Brent crude oil futures, which trade in London and are used as a benchmark to set prices for more than half of the world’s oil, reached a record of US$139.83 a barrel on June 30, 2008, according to data compiled by Bloomberg. By Jan. 13, the price had plunged 67 percent to US$46.59.
The plunging price of oil, coupled with advances in clean energy and conservation, offers politicians around the world the chance to rationalise energy policy. They can get rid of billions of dollars of distorting subsidies, especially for dirty fuels, whilst shifting taxes towards carbon use. A cheaper, greener and more reliable energy future could be within reach. An International Energy Agency report Friday shows the first tentative signs that the strategy may work.

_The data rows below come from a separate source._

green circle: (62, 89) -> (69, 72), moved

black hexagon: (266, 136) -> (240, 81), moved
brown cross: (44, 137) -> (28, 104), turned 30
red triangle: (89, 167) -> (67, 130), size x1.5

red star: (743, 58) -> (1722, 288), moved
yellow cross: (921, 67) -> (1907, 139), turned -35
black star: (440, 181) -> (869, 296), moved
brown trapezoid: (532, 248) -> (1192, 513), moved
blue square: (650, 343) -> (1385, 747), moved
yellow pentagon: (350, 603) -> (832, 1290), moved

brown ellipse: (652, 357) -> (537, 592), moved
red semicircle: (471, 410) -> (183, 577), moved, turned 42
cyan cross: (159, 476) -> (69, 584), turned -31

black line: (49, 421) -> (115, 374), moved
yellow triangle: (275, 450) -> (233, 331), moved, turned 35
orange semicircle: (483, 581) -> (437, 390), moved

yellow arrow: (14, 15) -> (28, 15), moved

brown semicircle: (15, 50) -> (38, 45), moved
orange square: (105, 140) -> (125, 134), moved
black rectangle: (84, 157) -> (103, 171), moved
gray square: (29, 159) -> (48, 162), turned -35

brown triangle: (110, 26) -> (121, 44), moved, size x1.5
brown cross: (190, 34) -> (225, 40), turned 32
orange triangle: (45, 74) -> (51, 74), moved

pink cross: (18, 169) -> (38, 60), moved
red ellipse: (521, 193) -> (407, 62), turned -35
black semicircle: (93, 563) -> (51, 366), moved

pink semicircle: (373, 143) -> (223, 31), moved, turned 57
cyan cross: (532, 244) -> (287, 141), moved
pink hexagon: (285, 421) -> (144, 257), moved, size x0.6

"The oil sell off has cut expectations of 2015 non-OPEC supply growth by 350,000 barrels per day since last month to 950,000 barrels per day," the IEA said. "Effects on North American supply are so far limited to [95,000 barrels per day and 80,000 barrels per day] to the Canadian and U.S. forecasts, respectively."
The impact of cheap oil would ordinarily be higher, the IEA said, but supply growth isn't slowing more quickly in North America because many producers appeared to be well hedged against short-term price drop. 2014 was a record year for oil output for non-OPEC nations, with growth of 1.9 million barrels per day, the IEA said in its report. Two other major oil nations, Colombia and Russia, have also seen their growth output slashed, by 175,000 barrels in the former and 30,000 in the latter. OPEC nations, meanwhile, are actually pumping out more oil, up by 80,000 barrels a day to 30.48 million for the cartel as a whole. The biggest contributor to that increase is Iraq, which is currently pumping out more oil than at any other point in the last 35 years. Now new factors are in play.
Technological change has broken the power of the Organisation of the Petroleum Exporting Countries (OPEC) to keep the oil price high. Hydraulic fracturing (“fracking”) and horizontal drilling have turned America into a big oil producer, with 4m barrels a day coming from sources which used to be deemed “unconventional”. The boom in producing oil and gas from shale has yet to spread to other countries. America enjoys some big advantages, such as open spaces, accommodating laws, a well-developed supply chain and abundant finance for risky projects. So far it has refrained from exporting its crude oil or natural gas, but exports of liquefied natural gas (LNG) will start this year. Increased trade in LNG will create a more global gas market and greater resilience of supply, undermining Russia’s pipeline monopoly in Europe. America is already exporting lightly refined oil.
Those tentative signs of a rebalancing in the market were a positive for the oil price, which gained 75 cents to $47 US a barrel for the North American benchmark known as West Texas Intermediate or WTI.
In its January report, the IEA said it could see the foundation of a rebound in the oil market some time in the second half of 2015. If and when that happens, it won't be because there is less oil being pumped, but rather because cheap prices will encourage demand as the economy grows because of cheap energy.
"With a few notable exceptions such as the United States, lower prices do not appear to be stimulating demand just yet," the IEA said.
Until that happens, the IEA is expecting low oil prices to persist.
"How low the market's floor will be is anybody's guess. But the sell-off is having an impact," the IEA said. "A price recovery — barring any major disruption — may not be imminent, but signs are mounting that the tide will turn," said the agency.